** Opening Data extract block **
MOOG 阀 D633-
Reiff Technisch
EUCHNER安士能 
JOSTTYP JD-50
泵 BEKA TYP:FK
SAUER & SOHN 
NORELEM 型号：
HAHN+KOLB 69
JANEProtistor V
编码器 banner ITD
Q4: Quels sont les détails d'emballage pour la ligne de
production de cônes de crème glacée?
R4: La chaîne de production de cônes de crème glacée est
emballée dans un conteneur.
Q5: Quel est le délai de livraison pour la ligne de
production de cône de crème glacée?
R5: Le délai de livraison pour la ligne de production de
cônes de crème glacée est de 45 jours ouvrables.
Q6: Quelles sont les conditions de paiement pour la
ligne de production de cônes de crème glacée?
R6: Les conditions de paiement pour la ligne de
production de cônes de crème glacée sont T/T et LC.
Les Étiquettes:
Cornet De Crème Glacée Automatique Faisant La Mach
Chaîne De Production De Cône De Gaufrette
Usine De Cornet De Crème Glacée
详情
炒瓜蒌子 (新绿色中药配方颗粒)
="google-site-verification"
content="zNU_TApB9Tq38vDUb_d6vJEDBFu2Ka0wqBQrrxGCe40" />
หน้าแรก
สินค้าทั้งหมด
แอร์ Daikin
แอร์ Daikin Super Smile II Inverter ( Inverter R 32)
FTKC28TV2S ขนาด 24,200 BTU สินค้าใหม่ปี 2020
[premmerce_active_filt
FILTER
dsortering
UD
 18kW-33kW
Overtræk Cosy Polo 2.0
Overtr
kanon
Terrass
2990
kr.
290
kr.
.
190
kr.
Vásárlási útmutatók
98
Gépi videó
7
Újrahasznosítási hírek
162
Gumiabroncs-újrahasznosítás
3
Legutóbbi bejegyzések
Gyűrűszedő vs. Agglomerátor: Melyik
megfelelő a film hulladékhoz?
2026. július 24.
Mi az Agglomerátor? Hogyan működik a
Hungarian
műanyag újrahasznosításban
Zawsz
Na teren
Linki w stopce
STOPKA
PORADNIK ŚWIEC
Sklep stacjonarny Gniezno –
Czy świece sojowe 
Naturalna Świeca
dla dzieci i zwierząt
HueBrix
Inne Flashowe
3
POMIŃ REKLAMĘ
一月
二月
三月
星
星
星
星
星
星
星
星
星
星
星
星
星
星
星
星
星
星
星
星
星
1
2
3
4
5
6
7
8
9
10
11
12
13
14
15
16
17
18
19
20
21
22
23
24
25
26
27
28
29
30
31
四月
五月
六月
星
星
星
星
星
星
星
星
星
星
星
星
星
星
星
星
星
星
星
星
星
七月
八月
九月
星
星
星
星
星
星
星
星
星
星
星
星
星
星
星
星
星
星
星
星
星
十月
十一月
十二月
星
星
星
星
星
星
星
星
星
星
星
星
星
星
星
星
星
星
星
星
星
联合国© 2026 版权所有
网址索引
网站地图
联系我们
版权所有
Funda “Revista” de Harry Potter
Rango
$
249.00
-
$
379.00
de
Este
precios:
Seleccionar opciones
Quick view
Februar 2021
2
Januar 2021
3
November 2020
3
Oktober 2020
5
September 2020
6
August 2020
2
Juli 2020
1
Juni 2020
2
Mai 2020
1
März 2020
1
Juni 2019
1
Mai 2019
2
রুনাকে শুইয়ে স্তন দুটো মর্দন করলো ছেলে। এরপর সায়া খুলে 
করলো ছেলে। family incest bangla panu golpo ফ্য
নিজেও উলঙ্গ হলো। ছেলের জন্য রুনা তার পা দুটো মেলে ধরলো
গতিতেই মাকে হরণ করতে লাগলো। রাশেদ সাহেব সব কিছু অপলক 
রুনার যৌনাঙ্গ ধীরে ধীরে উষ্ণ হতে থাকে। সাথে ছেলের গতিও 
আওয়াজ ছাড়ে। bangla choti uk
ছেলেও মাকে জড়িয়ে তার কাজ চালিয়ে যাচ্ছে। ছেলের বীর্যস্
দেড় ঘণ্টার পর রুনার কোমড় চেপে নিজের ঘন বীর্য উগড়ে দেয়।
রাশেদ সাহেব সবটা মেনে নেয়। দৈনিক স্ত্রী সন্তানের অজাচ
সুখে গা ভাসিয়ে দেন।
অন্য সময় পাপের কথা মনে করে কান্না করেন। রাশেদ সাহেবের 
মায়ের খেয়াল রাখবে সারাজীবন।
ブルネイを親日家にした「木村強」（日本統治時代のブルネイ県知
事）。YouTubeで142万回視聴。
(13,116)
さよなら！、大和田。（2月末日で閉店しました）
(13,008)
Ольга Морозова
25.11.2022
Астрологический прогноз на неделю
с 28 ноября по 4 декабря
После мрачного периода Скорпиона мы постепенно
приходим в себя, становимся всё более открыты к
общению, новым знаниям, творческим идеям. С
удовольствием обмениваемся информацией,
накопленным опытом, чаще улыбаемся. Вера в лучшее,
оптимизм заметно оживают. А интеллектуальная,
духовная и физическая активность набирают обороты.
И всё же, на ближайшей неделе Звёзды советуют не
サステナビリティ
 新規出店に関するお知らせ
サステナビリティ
** Closing Data extract block **
## Work item
A complete, exact transcription of the records is needed.

## Result of the task
MOOG 阀 D633-
Reiff Technisch
EUCHNER安士能 
JOSTTYP JD-50
泵 BEKA TYP:FK
SAUER & SOHN 
NORELEM 型号：
HAHN+KOLB 69
JANEProtistor V
编码器 banner ITD
Q4: Quels sont les détails d'emballage pour la ligne de
production de cônes de crème glacée?
R4: La chaîne de production de cônes de crème glacée est
emballée dans un conteneur.
Q5: Quel est le délai de livraison pour la ligne de
production de cône de crème glacée?
R5: Le délai de livraison pour la ligne de production de
cônes de crème glacée est de 45 jours ouvrables.
Q6: Quelles sont les conditions de paiement pour la
ligne de production de cônes de crème glacée?
R6: Les conditions de paiement pour la ligne de
production de cônes de crème glacée sont T/T et LC.
Les Étiquettes:
Cornet De Crème Glacée Automatique Faisant La Mach
Chaîne De Production De Cône De Gaufrette
Usine De Cornet De Crème Glacée
详情
炒瓜蒌子 (新绿色中药配方颗粒)
="google-site-verification"
content="zNU_TApB9Tq38vDUb_d6vJEDBFu2Ka0wqBQrrxGCe40" />
หน้าแรก
สินค้าทั้งหมด
แอร์ Daikin
แอร์ Daikin Super Smile II Inverter ( Inverter R 32)
FTKC28TV2S ขนาด 24,200 BTU สินค้าใหม่ปี 2020
[premmerce_active_filt
FILTER
dsortering
UD
 18kW-33kW
Overtræk Cosy Polo 2.0
Overtr
kanon
Terrass
2990
kr.
290
kr.
.
190
kr.
Vásárlási útmutatók
98
Gépi videó
7
Újrahasznosítási hírek
162
Gumiabroncs-újrahasznosítás
3
Legutóbbi bejegyzések
Gyűrűszedő vs. Agglomerátor: Melyik
megfelelő a film hulladékhoz?
2026. július 24.
Mi az Agglomerátor? Hogyan működik a
Hungarian
műanyag újrahasznosításban
Zawsz
Na teren
Linki w stopce
STOPKA
PORADNIK ŚWIEC
Sklep stacjonarny Gniezno –
Czy świece sojowe 
Naturalna Świeca
dla dzieci i zwierząt
HueBrix
Inne Flashowe
3
POMIŃ REKLAMĘ
一月
二月
三月
星
星
星
星
星
星
星
星
星
星
星
星
星
星
星
星
星
星
星
星
星
1
2
3
4
5
6
7
8
9
10
11
12
13
14
15
16
17
18
19
20
21
22
23
24
25
26
27
28
29
30
31
四月
五月
六月
星
星
星
星
星
星
星
星
星
星
星
星
星
星
星
星
星
星
星
星
星
七月
八月
九月
星
星
星
星
星
星
星
星
星
星
星
星
星
星
星
星
星
星
星
星
星
十月
十一月
十二月
星
星
星
星
星
星
星
星
星
星
星
星
星
星
星
星
星
星
星
星
星
联合国© 2026 版权所有
网址索引
网站地图
联系我们
版权所有
Funda “Revista” de Harry Potter
Rango
$
249.00
-
$
379.00
de
Este
precios:
Seleccionar opciones
Quick view
Februar 2021
2
Januar 2021
3
November 2020
3
Oktober 2020
5
September 2020
6
August 2020
2
Juli 2020
1
Juni 2020
2
Mai 2020
1
März 2020
1
Juni 2019
1
Mai 2019
2
রুনাকে শুইয়ে স্তন দুটো মর্দন করলো ছেলে। এরপর সায়া খুলে 
করলো ছেলে। family incest bangla panu golpo ফ্য
নিজেও উলঙ্গ হলো। ছেলের জন্য রুনা তার পা দুটো মেলে ধরলো
গতিতেই মাকে হরণ করতে লাগলো। রাশেদ সাহেব সব কিছু অপলক 
রুনার যৌনাঙ্গ ধীরে ধীরে উষ্ণ হতে থাকে। সাথে ছেলের গতিও 
আওয়াজ ছাড়ে। bangla choti uk
ছেলেও মাকে জড়িয়ে তার কাজ চালিয়ে যাচ্ছে। ছেলের বীর্যস্
দেড় ঘণ্টার পর রুনার কোমড় চেপে নিজের ঘন বীর্য উগড়ে দেয়।
রাশেদ সাহেব সবটা মেনে নেয়। দৈনিক স্ত্রী সন্তানের অজাচ
সুখে গা ভাসিয়ে দেন।
অন্য সময় পাপের কথা মনে করে কান্না করেন। রাশেদ সাহেবের 
মায়ের খেয়াল রাখবে সারাজীবন।
ブルネイを親日家にした「木村強」（日本統治時代のブルネイ県知
事）。YouTubeで142万回視聴。
(13,116)
さよなら！、大和田。（2月末日で閉店しました）
(13,008)
Ольга Морозова
25.11.2022
Астрологический прогноз на неделю
с 28 ноября по 4 декабря
После мрачного периода Скорпиона мы постепенно
приходим в себя, становимся всё более открыты к
общению, новым знаниям, творческим идеям. С
удовольствием обмениваемся информацией,
накопленным опытом, чаще улыбаемся. Вера в лучшее,
оптимизм заметно оживают. А интеллектуальная,
духовная и физическая активность набирают обороты.
И всё же, на ближайшей неделе Звёзды советуют не
サステナビリティ
 新規出店に関するお知らせ
サステナビリティ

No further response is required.